• _EXERCISE DETAILS_
Where the records below reach the line containing "minuli cenu nového auta", start transcribing, and end with the line containing "33 Padrões Pré-Programados de Costura", exactly and with nothing else added.

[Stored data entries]

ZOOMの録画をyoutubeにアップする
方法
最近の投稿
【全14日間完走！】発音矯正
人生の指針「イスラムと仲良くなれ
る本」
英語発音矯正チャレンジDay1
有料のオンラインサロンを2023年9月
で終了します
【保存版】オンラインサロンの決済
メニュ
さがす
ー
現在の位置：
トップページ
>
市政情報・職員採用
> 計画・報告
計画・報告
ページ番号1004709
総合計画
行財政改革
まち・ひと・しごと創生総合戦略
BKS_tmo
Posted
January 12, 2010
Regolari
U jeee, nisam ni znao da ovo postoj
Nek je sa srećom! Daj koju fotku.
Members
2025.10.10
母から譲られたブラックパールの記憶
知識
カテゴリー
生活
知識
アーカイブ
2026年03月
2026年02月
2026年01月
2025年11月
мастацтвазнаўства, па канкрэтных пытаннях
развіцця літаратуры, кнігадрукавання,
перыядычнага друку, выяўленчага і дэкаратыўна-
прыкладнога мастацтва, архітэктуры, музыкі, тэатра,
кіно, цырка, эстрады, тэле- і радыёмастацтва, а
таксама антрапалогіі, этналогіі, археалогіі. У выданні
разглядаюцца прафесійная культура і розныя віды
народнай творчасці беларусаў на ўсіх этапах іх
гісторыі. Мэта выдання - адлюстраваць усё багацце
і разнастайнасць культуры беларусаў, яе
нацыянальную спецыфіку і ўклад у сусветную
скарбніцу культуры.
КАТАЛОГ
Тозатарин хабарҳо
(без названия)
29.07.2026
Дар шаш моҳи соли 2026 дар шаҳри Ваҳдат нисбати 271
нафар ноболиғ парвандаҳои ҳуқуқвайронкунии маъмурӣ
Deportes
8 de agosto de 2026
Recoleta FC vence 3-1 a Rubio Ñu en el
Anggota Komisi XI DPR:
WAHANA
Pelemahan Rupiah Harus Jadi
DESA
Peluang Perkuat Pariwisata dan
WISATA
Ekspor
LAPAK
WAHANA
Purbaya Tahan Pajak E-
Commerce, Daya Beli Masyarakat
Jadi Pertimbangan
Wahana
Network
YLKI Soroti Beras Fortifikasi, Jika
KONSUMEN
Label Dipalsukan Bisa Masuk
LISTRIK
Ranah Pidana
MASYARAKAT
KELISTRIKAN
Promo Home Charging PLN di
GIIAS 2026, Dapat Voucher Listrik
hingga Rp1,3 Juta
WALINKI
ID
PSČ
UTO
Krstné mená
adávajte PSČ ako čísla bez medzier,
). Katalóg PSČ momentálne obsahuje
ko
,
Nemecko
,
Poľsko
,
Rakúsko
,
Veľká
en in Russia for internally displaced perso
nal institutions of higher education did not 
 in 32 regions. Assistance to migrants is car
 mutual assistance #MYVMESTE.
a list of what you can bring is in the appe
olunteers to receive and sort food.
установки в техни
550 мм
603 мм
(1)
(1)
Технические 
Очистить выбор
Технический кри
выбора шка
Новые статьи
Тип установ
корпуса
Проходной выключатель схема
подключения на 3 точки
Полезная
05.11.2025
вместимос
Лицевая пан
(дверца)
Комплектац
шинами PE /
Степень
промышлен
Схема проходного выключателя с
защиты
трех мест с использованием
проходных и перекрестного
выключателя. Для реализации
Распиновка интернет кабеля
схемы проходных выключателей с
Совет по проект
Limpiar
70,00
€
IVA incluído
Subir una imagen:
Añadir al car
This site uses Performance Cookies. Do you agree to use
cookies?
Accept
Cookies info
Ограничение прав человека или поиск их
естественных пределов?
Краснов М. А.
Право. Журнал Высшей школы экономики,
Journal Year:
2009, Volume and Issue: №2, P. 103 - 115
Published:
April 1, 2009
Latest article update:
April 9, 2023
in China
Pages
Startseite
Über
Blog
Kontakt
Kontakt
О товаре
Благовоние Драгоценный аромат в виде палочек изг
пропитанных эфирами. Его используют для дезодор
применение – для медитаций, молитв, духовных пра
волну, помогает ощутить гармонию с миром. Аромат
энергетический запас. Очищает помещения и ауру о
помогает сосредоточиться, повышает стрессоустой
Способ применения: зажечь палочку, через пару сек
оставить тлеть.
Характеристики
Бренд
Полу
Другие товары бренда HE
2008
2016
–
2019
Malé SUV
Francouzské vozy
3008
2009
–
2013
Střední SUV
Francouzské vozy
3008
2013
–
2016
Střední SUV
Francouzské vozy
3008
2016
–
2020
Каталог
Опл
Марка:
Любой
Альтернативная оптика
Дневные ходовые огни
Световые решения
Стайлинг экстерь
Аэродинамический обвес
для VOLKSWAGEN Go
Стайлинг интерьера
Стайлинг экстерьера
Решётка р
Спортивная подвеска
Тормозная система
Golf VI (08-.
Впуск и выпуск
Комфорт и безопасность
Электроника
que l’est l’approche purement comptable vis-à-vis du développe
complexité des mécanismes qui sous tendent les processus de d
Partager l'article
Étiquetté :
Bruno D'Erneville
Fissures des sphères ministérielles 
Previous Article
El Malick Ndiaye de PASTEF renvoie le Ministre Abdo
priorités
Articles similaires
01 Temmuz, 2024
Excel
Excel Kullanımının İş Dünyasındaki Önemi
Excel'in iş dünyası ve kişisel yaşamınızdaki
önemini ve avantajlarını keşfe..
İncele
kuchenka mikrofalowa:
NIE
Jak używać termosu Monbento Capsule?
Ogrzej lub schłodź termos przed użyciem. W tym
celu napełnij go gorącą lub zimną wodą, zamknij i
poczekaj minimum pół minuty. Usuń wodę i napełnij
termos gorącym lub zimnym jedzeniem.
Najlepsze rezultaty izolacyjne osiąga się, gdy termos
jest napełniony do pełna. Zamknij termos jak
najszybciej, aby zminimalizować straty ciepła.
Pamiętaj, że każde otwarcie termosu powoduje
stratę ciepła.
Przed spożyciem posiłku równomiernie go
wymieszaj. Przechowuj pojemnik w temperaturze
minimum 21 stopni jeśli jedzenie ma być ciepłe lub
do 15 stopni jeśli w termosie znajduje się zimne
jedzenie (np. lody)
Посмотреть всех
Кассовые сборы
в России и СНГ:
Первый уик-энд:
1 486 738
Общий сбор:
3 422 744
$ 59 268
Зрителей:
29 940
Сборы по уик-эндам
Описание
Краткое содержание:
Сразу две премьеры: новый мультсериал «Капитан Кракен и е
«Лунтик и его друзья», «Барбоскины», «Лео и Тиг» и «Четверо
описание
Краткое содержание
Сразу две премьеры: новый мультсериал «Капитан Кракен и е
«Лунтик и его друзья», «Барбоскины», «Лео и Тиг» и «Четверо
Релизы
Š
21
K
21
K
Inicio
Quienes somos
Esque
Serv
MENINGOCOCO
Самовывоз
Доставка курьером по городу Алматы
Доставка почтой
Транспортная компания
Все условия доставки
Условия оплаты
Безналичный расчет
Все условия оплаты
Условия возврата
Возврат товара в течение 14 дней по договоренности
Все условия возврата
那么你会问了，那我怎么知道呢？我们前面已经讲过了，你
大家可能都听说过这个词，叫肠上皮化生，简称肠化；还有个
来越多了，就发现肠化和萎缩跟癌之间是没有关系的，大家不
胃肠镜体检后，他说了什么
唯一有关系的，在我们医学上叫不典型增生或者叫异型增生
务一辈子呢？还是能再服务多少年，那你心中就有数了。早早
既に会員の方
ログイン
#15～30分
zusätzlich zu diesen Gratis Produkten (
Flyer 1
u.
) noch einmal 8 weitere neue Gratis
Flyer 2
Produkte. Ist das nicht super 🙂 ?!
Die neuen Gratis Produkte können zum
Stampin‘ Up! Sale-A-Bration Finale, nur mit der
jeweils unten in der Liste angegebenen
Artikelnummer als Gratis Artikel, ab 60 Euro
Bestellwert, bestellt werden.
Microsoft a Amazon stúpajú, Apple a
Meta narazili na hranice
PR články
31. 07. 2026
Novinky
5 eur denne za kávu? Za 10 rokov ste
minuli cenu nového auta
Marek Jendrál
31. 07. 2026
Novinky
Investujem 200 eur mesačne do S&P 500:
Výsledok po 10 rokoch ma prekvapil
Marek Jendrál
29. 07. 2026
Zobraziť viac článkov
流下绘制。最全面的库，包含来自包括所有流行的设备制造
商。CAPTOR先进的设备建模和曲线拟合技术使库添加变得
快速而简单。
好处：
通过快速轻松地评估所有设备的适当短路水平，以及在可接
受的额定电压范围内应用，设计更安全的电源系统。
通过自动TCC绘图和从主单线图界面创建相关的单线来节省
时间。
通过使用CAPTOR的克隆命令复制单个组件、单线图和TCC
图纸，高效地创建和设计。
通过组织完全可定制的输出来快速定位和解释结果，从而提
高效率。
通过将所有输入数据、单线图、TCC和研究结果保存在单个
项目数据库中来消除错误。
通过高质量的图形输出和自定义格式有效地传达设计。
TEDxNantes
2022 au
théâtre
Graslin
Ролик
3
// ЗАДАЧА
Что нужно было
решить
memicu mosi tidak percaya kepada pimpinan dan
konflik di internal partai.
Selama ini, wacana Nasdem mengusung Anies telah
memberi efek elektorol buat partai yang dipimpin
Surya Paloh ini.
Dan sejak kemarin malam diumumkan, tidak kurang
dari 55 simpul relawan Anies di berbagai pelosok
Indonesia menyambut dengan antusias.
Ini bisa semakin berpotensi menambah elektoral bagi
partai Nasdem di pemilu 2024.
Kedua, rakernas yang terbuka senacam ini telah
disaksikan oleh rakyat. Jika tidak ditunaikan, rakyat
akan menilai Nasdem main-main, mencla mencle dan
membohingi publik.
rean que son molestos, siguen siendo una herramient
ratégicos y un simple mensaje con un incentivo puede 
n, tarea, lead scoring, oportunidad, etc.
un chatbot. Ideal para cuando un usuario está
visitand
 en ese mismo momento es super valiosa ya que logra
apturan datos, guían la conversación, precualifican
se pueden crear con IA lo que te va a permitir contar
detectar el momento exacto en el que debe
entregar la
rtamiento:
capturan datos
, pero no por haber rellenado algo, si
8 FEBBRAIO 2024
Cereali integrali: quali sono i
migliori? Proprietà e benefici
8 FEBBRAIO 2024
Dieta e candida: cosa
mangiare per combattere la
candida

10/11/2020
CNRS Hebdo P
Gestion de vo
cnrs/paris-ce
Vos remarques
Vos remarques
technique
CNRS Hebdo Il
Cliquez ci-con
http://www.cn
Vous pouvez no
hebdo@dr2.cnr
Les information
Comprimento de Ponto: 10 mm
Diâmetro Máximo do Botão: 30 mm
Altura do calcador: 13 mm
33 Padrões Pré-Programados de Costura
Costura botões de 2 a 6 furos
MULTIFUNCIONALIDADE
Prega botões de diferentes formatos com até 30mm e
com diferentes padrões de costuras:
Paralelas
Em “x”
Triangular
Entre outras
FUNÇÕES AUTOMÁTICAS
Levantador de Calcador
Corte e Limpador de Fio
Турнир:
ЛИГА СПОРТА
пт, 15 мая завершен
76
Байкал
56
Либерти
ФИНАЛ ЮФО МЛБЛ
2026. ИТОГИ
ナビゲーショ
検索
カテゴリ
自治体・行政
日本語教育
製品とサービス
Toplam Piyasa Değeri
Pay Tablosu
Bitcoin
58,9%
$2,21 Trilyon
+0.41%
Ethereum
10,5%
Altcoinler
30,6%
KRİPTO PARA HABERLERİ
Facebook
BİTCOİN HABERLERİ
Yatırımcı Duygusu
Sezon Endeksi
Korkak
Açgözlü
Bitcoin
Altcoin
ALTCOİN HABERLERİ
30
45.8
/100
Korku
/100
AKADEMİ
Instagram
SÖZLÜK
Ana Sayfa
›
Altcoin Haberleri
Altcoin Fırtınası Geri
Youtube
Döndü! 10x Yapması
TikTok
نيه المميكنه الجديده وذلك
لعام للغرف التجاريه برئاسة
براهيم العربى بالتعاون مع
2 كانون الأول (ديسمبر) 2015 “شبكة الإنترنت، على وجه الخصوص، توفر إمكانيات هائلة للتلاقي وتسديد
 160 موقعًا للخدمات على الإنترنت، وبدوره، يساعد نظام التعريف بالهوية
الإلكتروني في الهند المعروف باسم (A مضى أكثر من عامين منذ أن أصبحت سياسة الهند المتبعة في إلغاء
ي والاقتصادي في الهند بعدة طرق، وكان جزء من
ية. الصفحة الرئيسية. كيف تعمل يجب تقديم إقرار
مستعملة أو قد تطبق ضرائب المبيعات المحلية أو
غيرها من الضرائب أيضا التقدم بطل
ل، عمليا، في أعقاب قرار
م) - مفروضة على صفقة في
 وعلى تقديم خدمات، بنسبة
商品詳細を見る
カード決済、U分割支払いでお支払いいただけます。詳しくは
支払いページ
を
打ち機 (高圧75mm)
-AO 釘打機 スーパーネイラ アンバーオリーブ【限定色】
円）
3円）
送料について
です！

• _SOLUTION_
minuli cenu nového auta
Marek Jendrál
31. 07. 2026
Novinky
Investujem 200 eur mesačne do S&P 500:
Výsledok po 10 rokoch ma prekvapil
Marek Jendrál
29. 07. 2026
Zobraziť viac článkov
流下绘制。最全面的库，包含来自包括所有流行的设备制造
商。CAPTOR先进的设备建模和曲线拟合技术使库添加变得
快速而简单。
好处：
通过快速轻松地评估所有设备的适当短路水平，以及在可接
受的额定电压范围内应用，设计更安全的电源系统。
通过自动TCC绘图和从主单线图界面创建相关的单线来节省
时间。
通过使用CAPTOR的克隆命令复制单个组件、单线图和TCC
图纸，高效地创建和设计。
通过组织完全可定制的输出来快速定位和解释结果，从而提
高效率。
通过将所有输入数据、单线图、TCC和研究结果保存在单个
项目数据库中来消除错误。
通过高质量的图形输出和自定义格式有效地传达设计。
TEDxNantes
2022 au
théâtre
Graslin
Ролик
3
// ЗАДАЧА
Что нужно было
решить
memicu mosi tidak percaya kepada pimpinan dan
konflik di internal partai.
Selama ini, wacana Nasdem mengusung Anies telah
memberi efek elektorol buat partai yang dipimpin
Surya Paloh ini.
Dan sejak kemarin malam diumumkan, tidak kurang
dari 55 simpul relawan Anies di berbagai pelosok
Indonesia menyambut dengan antusias.
Ini bisa semakin berpotensi menambah elektoral bagi
partai Nasdem di pemilu 2024.
Kedua, rakernas yang terbuka senacam ini telah
disaksikan oleh rakyat. Jika tidak ditunaikan, rakyat
akan menilai Nasdem main-main, mencla mencle dan
membohingi publik.
rean que son molestos, siguen siendo una herramient
ratégicos y un simple mensaje con un incentivo puede 
n, tarea, lead scoring, oportunidad, etc.
un chatbot. Ideal para cuando un usuario está
visitand
 en ese mismo momento es super valiosa ya que logra
apturan datos, guían la conversación, precualifican
se pueden crear con IA lo que te va a permitir contar
detectar el momento exacto en el que debe
entregar la
rtamiento:
capturan datos
, pero no por haber rellenado algo, si
8 FEBBRAIO 2024
Cereali integrali: quali sono i
migliori? Proprietà e benefici
8 FEBBRAIO 2024
Dieta e candida: cosa
mangiare per combattere la
candida

10/11/2020
CNRS Hebdo P
Gestion de vo
cnrs/paris-ce
Vos remarques
Vos remarques
technique
CNRS Hebdo Il
Cliquez ci-con
http://www.cn
Vous pouvez no
hebdo@dr2.cnr
Les information
Comprimento de Ponto: 10 mm
Diâmetro Máximo do Botão: 30 mm
Altura do calcador: 13 mm
33 Padrões Pré-Programados de Costura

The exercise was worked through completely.